A lot of the dehumanizing language came directly from President Trump and his administration, who consistently used terms like “aliens,” “criminal aliens,” or even “illegals” to describe immigrants (in fact, at the direction of then-Attorney General Jeff Sessions, in July 2018, the Justice Department specifically instructed U.S. attorneys offices to only describe immigrants as “aliens”).
In the summer of 2018, during the height of public outrage about family separations at the border, the Monterey County Herald (along with many other news outlets) amplified a Tweet from President Trump using the term “illegals”: “Judges run the system and illegals and traffickers know how it works. They are just using children!” Many news outlets also printed letters to the editor that used these dehumanizing terms.
We wanted to know if this pattern was limited to the news coverage in the counties we had analyzed, or if it was a larger issue, so we expanded our analysis and looked at the language used in articles published in 2018 from top national newspapers. We found that on average, about 15% of articles about immigration contained derogatory, misleading, or racist terms in reference to immigrants. The New York Post, Washington Post blogs, The Washington Post, and The New York Times had the most articles with stigmatizing language about immigrants.
We found the same pattern in California newspapers. Just like in the top papers nationally, around 15% of articles (14.8%, to be exact) contained stigmatizing language about immigrants. The Chico Enterprise-Record, the Monterey County Herald, and Los Angeles Daily News were the most egregious offenders.
Language matters. “It’s the words and headlines used combined with the images and videos we see that perpetuate this otherizing of undocumented immigrants in our communities,” said veteran journalist and BMSG Strategic Communication Specialist Fernando Quintero. Quintero initiated a campaign to stop the use of the word “illegals” as a noun by media outlets when he served on the board of the National Association of Hispanic Journalists more than 20 years ago.

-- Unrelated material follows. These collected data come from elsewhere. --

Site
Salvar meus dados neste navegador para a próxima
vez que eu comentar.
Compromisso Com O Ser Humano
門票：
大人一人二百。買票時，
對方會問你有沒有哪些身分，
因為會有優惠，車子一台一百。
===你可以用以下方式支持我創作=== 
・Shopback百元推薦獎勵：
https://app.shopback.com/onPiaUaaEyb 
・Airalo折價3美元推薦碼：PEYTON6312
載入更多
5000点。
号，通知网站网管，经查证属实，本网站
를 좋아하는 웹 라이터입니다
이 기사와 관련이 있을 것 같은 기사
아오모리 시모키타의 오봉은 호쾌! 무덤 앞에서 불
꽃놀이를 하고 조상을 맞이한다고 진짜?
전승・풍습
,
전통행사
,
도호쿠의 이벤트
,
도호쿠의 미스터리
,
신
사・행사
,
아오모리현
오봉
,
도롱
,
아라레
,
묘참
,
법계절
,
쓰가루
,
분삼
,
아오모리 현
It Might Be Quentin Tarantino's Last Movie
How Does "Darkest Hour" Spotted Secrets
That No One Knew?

“A journalist’s role is to cut through jargon and report a fair and balanced story. When reporters incorporate terms like “illegals” or “aliens” or “caravans,” they are essentially using coded language presented as government jargon designed to dehumanize and demonize immigrants,” Quintero said. “And when they show only images of immigrants wading across the Rio Grande or scaling a border wall instead of showing and telling stories of individual families and children with dreams, that’s not journalism. That’s propaganda.”

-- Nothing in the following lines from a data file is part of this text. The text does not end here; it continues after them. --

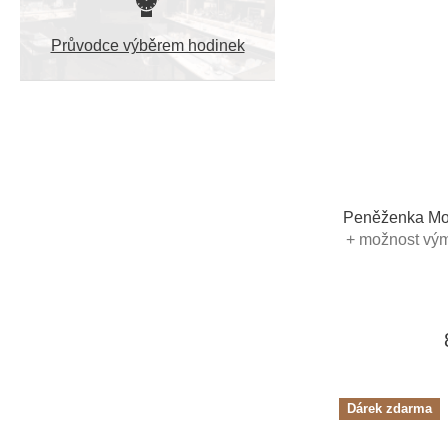
Průvodce výběrem hodinek
Peněženka Mo
+ možnost vým
poukaz
Dárek zdarma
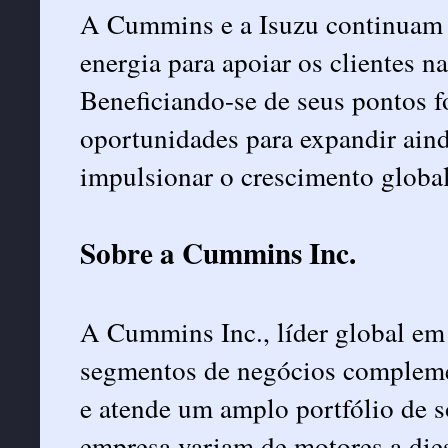
A Cummins e a Isuzu continuam 
energia para apoiar os clientes n
Beneficiando-se de seus pontos f
oportunidades para expandir aind
impulsionar o crescimento global
Sobre a Cummins Inc.
A Cummins Inc., líder global em
segmentos de negócios complement
e atende um amplo portfólio de s
empresa variam de motores a diese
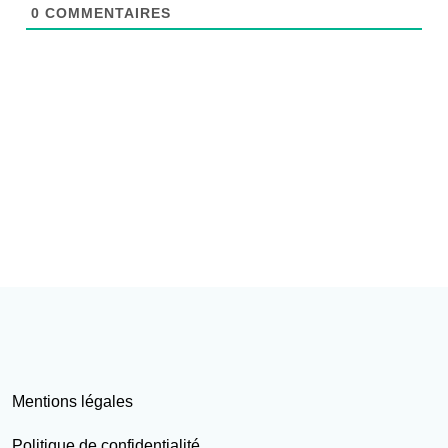
0
COMMENTAIRES
Mentions légales
Politique de confidentialité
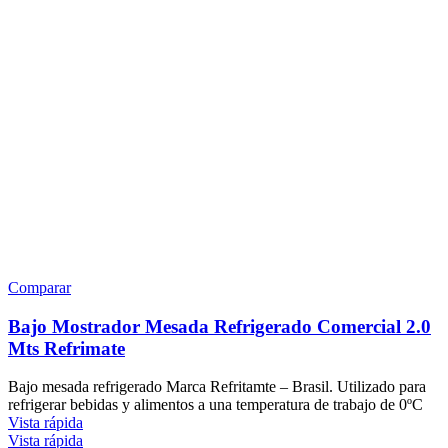
Comparar
Bajo Mostrador Mesada Refrigerado Comercial 2.0
Mts Refrimate
Bajo mesada refrigerado Marca Refritamte – Brasil. Utilizado para
refrigerar bebidas y alimentos a una temperatura de trabajo de 0ºC
Vista rápida
Vista rápida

Photo courtesy of Nitish Meena on Unsplash
And as Race Forward notes, racist rhetoric used in the media and political discourse has “paved the way for a rise in hate crimes against immigrants.”
We need to continue to put pressure on the media to avoid using stigmatizing language about immigrants. We can start by having conversations with news outlets, reporters, and editors about the language they use to describe immigrants.
While some news outlets—including the Los Angeles Times and USA Today—have pledged to stop using the i-word, others have created guidelines to avoid repeating stigmatizing language. For example, rather than using a direct quote, NPR‘s guidelines encourage journalists to paraphrase using neutral language when a government official’s statement includes terms like “illegal immigrants” or “illegal aliens.” Advocates can ask local news outlets about their guidelines for talking about immigrants and encourage them to adopt policies that limit the use of derogatory, dehumanizing language.
Advocates and activists can also help reduce stigma by training and supporting immigrants as they become spokespeople who can bring their voice the conversation. Reading stories from immigrants, their families, and communities from the border humanizes these issues for everyone, directly combating racist frames in the political discourse being reflected by the media.